_Work task_
Print the entries exactly as given.

Records from a dataset
* * * * * * * * *
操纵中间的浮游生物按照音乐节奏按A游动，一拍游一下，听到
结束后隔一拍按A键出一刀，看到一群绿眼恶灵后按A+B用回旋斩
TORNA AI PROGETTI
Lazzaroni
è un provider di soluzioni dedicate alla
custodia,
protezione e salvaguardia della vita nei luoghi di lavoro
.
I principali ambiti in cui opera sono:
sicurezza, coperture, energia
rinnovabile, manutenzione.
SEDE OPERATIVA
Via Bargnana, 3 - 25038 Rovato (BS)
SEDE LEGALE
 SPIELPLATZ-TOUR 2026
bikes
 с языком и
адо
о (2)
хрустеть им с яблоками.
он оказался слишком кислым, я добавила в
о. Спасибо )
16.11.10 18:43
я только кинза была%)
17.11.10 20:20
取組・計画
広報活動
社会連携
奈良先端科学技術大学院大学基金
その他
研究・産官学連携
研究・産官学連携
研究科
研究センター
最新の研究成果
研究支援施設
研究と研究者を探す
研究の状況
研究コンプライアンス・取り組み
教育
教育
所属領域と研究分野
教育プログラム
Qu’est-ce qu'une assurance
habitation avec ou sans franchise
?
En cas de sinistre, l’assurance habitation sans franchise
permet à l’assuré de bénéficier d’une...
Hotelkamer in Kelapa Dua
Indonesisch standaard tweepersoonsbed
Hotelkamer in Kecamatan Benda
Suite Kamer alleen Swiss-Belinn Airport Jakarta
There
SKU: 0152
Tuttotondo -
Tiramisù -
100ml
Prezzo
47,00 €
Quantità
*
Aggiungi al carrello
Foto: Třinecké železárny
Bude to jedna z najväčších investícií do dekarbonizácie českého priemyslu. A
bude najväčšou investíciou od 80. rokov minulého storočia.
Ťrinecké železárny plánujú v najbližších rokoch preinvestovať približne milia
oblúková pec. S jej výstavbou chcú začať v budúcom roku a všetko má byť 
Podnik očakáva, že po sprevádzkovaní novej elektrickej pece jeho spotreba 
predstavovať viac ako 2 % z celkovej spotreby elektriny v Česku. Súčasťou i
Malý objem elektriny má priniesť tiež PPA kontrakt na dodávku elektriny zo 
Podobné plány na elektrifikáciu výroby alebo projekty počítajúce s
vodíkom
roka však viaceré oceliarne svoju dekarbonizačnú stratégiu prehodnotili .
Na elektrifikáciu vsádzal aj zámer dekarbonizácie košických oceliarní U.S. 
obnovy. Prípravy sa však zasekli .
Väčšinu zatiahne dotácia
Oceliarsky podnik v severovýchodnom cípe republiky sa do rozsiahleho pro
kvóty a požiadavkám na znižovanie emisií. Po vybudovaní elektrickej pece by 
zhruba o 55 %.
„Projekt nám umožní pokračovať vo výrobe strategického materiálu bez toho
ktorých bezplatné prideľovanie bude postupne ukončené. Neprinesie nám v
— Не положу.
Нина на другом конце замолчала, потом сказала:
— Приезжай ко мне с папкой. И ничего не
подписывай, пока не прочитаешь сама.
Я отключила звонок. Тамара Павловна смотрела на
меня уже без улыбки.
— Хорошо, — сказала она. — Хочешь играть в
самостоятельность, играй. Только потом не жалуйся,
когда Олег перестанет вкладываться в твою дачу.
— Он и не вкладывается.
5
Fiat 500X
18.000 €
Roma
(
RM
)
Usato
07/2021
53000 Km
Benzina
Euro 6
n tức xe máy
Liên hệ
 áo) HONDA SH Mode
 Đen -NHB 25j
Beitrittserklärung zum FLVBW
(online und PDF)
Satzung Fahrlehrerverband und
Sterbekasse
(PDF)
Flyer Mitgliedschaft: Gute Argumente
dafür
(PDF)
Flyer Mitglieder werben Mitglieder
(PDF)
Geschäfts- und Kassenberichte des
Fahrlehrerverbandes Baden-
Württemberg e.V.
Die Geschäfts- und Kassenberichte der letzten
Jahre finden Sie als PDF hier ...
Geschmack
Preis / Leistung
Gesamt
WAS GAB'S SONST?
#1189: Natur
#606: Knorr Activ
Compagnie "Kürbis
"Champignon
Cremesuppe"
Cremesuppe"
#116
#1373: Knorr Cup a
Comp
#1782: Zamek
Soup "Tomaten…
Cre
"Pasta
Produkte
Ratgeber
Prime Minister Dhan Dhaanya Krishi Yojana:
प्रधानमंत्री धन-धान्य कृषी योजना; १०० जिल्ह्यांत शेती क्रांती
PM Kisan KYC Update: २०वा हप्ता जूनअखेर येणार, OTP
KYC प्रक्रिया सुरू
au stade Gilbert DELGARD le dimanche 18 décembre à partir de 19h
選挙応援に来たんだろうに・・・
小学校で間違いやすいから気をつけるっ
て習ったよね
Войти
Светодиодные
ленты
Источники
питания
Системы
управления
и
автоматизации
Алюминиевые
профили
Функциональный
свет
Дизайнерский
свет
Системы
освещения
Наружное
* * * * * * * * *
_Output for this exercise_
操纵中间的浮游生物按照音乐节奏按A游动，一拍游一下，听到
结束后隔一拍按A键出一刀，看到一群绿眼恶灵后按A+B用回旋斩
TORNA AI PROGETTI
Lazzaroni
è un provider di soluzioni dedicate alla
custodia,
protezione e salvaguardia della vita nei luoghi di lavoro
.
I principali ambiti in cui opera sono:
sicurezza, coperture, energia
rinnovabile, manutenzione.
SEDE OPERATIVA
Via Bargnana, 3 - 25038 Rovato (BS)
SEDE LEGALE
 SPIELPLATZ-TOUR 2026
bikes
 с языком и
адо
о (2)
хрустеть им с яблоками.
он оказался слишком кислым, я добавила в
о. Спасибо )
16.11.10 18:43
я только кинза была%)
17.11.10 20:20
取組・計画
広報活動
社会連携
奈良先端科学技術大学院大学基金
その他
研究・産官学連携
研究・産官学連携
研究科
研究センター
最新の研究成果
研究支援施設
研究と研究者を探す
研究の状況
研究コンプライアンス・取り組み
教育
教育
所属領域と研究分野
教育プログラム
Qu’est-ce qu'une assurance
habitation avec ou sans franchise
?
En cas de sinistre, l’assurance habitation sans franchise
permet à l’assuré de bénéficier d’une...
Hotelkamer in Kelapa Dua
Indonesisch standaard tweepersoonsbed
Hotelkamer in Kecamatan Benda
Suite Kamer alleen Swiss-Belinn Airport Jakarta
There
SKU: 0152
Tuttotondo -
Tiramisù -
100ml
Prezzo
47,00 €
Quantità
*
Aggiungi al carrello
Foto: Třinecké železárny
Bude to jedna z najväčších investícií do dekarbonizácie českého priemyslu. A
bude najväčšou investíciou od 80. rokov minulého storočia.
Ťrinecké železárny plánujú v najbližších rokoch preinvestovať približne milia
oblúková pec. S jej výstavbou chcú začať v budúcom roku a všetko má byť 
Podnik očakáva, že po sprevádzkovaní novej elektrickej pece jeho spotreba 
predstavovať viac ako 2 % z celkovej spotreby elektriny v Česku. Súčasťou i
Malý objem elektriny má priniesť tiež PPA kontrakt na dodávku elektriny zo 
Podobné plány na elektrifikáciu výroby alebo projekty počítajúce s
vodíkom
roka však viaceré oceliarne svoju dekarbonizačnú stratégiu prehodnotili .
Na elektrifikáciu vsádzal aj zámer dekarbonizácie košických oceliarní U.S. 
obnovy. Prípravy sa však zasekli .
Väčšinu zatiahne dotácia
Oceliarsky podnik v severovýchodnom cípe republiky sa do rozsiahleho pro
kvóty a požiadavkám na znižovanie emisií. Po vybudovaní elektrickej pece by 
zhruba o 55 %.
„Projekt nám umožní pokračovať vo výrobe strategického materiálu bez toho
ktorých bezplatné prideľovanie bude postupne ukončené. Neprinesie nám v
— Не положу.
Нина на другом конце замолчала, потом сказала:
— Приезжай ко мне с папкой. И ничего не
подписывай, пока не прочитаешь сама.
Я отключила звонок. Тамара Павловна смотрела на
меня уже без улыбки.
— Хорошо, — сказала она. — Хочешь играть в
самостоятельность, играй. Только потом не жалуйся,
когда Олег перестанет вкладываться в твою дачу.
— Он и не вкладывается.
5
Fiat 500X
18.000 €
Roma
(
RM
)
Usato
07/2021
53000 Km
Benzina
Euro 6
n tức xe máy
Liên hệ
 áo) HONDA SH Mode
 Đen -NHB 25j
Beitrittserklärung zum FLVBW
(online und PDF)
Satzung Fahrlehrerverband und
Sterbekasse
(PDF)
Flyer Mitgliedschaft: Gute Argumente
dafür
(PDF)
Flyer Mitglieder werben Mitglieder
(PDF)
Geschäfts- und Kassenberichte des
Fahrlehrerverbandes Baden-
Württemberg e.V.
Die Geschäfts- und Kassenberichte der letzten
Jahre finden Sie als PDF hier ...
Geschmack
Preis / Leistung
Gesamt
WAS GAB'S SONST?
#1189: Natur
#606: Knorr Activ
Compagnie "Kürbis
"Champignon
Cremesuppe"
Cremesuppe"
#116
#1373: Knorr Cup a
Comp
#1782: Zamek
Soup "Tomaten…
Cre
"Pasta
Produkte
Ratgeber
Prime Minister Dhan Dhaanya Krishi Yojana:
प्रधानमंत्री धन-धान्य कृषी योजना; १०० जिल्ह्यांत शेती क्रांती
PM Kisan KYC Update: २०वा हप्ता जूनअखेर येणार, OTP
KYC प्रक्रिया सुरू
au stade Gilbert DELGARD le dimanche 18 décembre à partir de 19h
選挙応援に来たんだろうに・・・
小学校で間違いやすいから気をつけるっ
て習ったよね
Войти
Светодиодные
ленты
Источники
питания
Системы
управления
и
автоматизации
Алюминиевые
профили
Функциональный
свет
Дизайнерский
свет
Системы
освещения
Наружное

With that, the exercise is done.